# [DATASET RECORDS]
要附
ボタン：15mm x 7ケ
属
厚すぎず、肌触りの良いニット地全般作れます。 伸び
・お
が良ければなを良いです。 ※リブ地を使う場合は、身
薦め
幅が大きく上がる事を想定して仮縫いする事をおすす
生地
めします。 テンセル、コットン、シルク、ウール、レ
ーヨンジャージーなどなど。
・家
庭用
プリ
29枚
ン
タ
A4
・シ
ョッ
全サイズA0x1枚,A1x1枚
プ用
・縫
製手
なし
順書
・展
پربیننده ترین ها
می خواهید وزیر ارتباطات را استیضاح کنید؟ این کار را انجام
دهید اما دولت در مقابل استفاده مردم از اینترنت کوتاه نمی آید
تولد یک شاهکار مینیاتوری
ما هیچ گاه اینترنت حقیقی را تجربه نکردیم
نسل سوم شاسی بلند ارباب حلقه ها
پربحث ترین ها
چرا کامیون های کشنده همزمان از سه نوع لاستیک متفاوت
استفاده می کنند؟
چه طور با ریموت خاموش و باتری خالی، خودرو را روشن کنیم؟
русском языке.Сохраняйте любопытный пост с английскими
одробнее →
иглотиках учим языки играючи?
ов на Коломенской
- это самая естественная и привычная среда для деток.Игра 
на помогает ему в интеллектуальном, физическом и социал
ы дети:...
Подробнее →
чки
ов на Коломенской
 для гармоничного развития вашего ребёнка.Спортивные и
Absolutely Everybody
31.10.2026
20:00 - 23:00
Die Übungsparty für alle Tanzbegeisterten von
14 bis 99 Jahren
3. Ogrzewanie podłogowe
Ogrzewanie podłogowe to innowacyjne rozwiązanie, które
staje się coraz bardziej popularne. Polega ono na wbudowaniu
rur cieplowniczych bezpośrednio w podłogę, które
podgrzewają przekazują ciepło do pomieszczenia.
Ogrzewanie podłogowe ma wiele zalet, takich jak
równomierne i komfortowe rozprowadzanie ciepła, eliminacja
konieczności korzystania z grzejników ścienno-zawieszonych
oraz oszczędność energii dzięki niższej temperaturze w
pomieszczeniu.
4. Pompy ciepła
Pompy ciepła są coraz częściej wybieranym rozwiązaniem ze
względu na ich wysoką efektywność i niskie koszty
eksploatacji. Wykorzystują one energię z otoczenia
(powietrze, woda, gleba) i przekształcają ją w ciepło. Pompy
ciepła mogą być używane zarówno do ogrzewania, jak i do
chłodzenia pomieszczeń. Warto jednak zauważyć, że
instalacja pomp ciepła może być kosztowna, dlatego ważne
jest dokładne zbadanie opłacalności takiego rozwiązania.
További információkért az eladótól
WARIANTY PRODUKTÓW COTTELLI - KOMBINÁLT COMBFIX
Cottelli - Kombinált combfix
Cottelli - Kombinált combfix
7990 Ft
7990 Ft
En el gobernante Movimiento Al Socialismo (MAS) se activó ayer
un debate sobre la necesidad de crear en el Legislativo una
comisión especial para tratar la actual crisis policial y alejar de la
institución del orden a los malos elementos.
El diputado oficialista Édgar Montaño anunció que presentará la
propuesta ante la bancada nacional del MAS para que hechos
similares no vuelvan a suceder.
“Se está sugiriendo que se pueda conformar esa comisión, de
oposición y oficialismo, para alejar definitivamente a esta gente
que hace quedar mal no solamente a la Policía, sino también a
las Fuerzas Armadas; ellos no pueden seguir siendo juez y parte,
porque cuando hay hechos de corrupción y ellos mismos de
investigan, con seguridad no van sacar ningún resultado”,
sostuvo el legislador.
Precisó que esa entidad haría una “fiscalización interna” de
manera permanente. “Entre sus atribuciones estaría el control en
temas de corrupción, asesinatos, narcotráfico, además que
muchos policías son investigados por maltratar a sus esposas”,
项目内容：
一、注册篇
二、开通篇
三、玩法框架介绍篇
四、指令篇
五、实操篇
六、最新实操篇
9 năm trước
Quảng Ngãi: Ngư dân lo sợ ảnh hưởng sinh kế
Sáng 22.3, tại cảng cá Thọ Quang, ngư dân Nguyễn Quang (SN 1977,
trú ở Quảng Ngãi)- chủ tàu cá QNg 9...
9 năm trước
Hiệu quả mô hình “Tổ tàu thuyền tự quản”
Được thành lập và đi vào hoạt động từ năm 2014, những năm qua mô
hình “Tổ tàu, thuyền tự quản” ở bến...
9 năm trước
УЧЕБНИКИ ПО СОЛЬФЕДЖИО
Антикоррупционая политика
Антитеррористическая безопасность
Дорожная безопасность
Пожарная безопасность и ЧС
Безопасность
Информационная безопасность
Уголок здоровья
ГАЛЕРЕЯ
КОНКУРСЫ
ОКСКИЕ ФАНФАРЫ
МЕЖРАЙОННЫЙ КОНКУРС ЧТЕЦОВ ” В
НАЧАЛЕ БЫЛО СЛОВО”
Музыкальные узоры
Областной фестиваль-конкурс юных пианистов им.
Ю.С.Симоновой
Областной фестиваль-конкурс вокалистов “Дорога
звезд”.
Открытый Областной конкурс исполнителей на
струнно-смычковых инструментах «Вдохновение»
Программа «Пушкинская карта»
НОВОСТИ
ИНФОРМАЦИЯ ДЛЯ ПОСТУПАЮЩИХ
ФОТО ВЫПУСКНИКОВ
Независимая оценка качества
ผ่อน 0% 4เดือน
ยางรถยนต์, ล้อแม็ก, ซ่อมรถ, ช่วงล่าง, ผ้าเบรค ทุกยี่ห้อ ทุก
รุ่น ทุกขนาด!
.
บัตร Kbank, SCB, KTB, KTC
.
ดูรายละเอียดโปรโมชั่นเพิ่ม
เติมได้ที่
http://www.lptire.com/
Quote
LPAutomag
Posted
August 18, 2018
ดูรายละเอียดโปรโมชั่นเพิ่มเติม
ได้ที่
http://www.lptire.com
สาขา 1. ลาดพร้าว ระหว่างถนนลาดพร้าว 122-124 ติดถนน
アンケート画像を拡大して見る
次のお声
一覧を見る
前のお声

# [WHAT THE TASK REQUIRES]
Given the records above, restate word for word only the lines starting at the one with "El diputado oficialista" and ending at the one with "Ю.С.Симоновой".

# [ANSWER TO THIS TASK]
El diputado oficialista Édgar Montaño anunció que presentará la
propuesta ante la bancada nacional del MAS para que hechos
similares no vuelvan a suceder.
“Se está sugiriendo que se pueda conformar esa comisión, de
oposición y oficialismo, para alejar definitivamente a esta gente
que hace quedar mal no solamente a la Policía, sino también a
las Fuerzas Armadas; ellos no pueden seguir siendo juez y parte,
porque cuando hay hechos de corrupción y ellos mismos de
investigan, con seguridad no van sacar ningún resultado”,
sostuvo el legislador.
Precisó que esa entidad haría una “fiscalización interna” de
manera permanente. “Entre sus atribuciones estaría el control en
temas de corrupción, asesinatos, narcotráfico, además que
muchos policías son investigados por maltratar a sus esposas”,
项目内容：
一、注册篇
二、开通篇
三、玩法框架介绍篇
四、指令篇
五、实操篇
六、最新实操篇
9 năm trước
Quảng Ngãi: Ngư dân lo sợ ảnh hưởng sinh kế
Sáng 22.3, tại cảng cá Thọ Quang, ngư dân Nguyễn Quang (SN 1977,
trú ở Quảng Ngãi)- chủ tàu cá QNg 9...
9 năm trước
Hiệu quả mô hình “Tổ tàu thuyền tự quản”
Được thành lập và đi vào hoạt động từ năm 2014, những năm qua mô
hình “Tổ tàu, thuyền tự quản” ở bến...
9 năm trước
УЧЕБНИКИ ПО СОЛЬФЕДЖИО
Антикоррупционая политика
Антитеррористическая безопасность
Дорожная безопасность
Пожарная безопасность и ЧС
Безопасность
Информационная безопасность
Уголок здоровья
ГАЛЕРЕЯ
КОНКУРСЫ
ОКСКИЕ ФАНФАРЫ
МЕЖРАЙОННЫЙ КОНКУРС ЧТЕЦОВ ” В
НАЧАЛЕ БЫЛО СЛОВО”
Музыкальные узоры
Областной фестиваль-конкурс юных пианистов им.
Ю.С.Симоновой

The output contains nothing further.